Secondo la nuova normativa, infatti, tutti i pubblici ufficiali e gli incaricati di un pubblico servizio hanno l’ obbligo di denuncia in relazione alla cognizione funzionale di un reato procedibile d’ ufficio. Il rischio concreto è quindi – avvertono i consiglieri di Palazzo dei Marescialli – che si possano creare circuiti illegali alternativi che offrano prestazioni non più ottenibili dalle strutture pubbliche.
Dall’ altro lato, le norme sul reato di clandestinità, se approvate così come sono uscite da Montecitorio, darebbero vita al cosiddetto fenomeno dei bambini invisibili. L’ obbligo di esibire il permesso di soggiorno al momento della registrazione del nuovo nato, argomentano i consiglieri del Csm, si pone in contrasto con il diritto della persona minore di età alla propria identità personale e alla cittadinanza, da riconoscersi immediatamente al momento della sua nascita, determinando un’ iniqua condizione del figlio di genitori stranieri non regolari nel nostro territorio.
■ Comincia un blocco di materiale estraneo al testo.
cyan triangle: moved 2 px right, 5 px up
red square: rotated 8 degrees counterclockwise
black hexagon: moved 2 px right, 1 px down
Di conseguenza lo stesso non solo verrebbe privato della propria identità ma potrebbe essere più facilmente esposto ad azioni volte a falsi riconoscimenti da parte di terzi, per fini illeciti e in violazione della legge sull’adozione.
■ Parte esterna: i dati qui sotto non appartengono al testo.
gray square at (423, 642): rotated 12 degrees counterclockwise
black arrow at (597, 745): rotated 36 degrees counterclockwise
Poi, il Csm denuncia tutta un’ altra serie di problemi connessi all’ introduzione della nuova fattispecie di reato, problemi che comporterebbero un notevole aggravio per il già saturo sistema giudiziario italiano, senza che esso, di contro, comporti apprezzabili benefici in materia di lotta all’ immigrazione Clandestina. La pena pecuniaria prevista per chi commette il reato, ad esempio, non appare prevedibilmente efficace per chi è spinto a emigrare da condizioni disperate o comunque difficili.
L’ amministrazione della giustizia, per contropartita, verrebbe invece ad essere gravata da pesanti ripercussioni negative sull’ attività non solo del giudice di pace, ma anche degli uffici giudiziari ordinari impegnati nel processo in primo grado e nelle fasi di impugnazione successive, dovendo oltretutto far fronte anche ai nuovi e più impegnativi incombenti derivanti dall’ applicazione di una nuova procedura accelerata contenuta anch’ essa nel disegno di legge, procedura – si legge ancora – “che prevede la presentazione immediata dell’ imputato a giudizio dinanzi al giudice di pace in casi particolari”.
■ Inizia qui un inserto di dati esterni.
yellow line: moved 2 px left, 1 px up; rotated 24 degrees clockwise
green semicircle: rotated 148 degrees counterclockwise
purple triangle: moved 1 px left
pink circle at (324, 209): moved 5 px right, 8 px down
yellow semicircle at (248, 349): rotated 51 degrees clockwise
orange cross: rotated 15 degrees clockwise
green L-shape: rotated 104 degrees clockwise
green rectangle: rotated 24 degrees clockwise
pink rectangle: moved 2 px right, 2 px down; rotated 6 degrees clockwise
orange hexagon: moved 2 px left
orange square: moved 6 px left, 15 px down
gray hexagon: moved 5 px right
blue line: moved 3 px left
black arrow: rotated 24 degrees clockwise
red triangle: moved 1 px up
Il Csm, poi, respinge anche l’ attribuzione delle competenze in materia al giudice di pace che, pur dettata evidenti ragioni pratiche, altera gli attuali criteri di ripartizione della competenza tra magistratura professionale e magistratura onoraria e snatura la fisionomia di quest’ ultima.
In conclusione, i consiglieri del Csm tengono a sottolineare la volontà di segnalare al ministro e al Parlamento i problemi che dalla nuova normativa potrebbero derivare, senza che ciò significhi in alcun modo volontà di sostituirsi ad altre istituzioni dello Stato in compiti che solo ad esse appartengono.
Spetta ovviamente al Parlamento e ad esso soltanto – scrivono i consiglieri – operare le scelte normative ritenute più opportune, in particolare, per quanto qui rileva, nell’ambito della politica criminale, ma compete al Consiglio, rappresentativo della magistratura, segnalarne, in spirito di leale collaborazione, le conseguenze sul sistema giudiziario, anche al fine di consentire gli opportuni approfondimenti.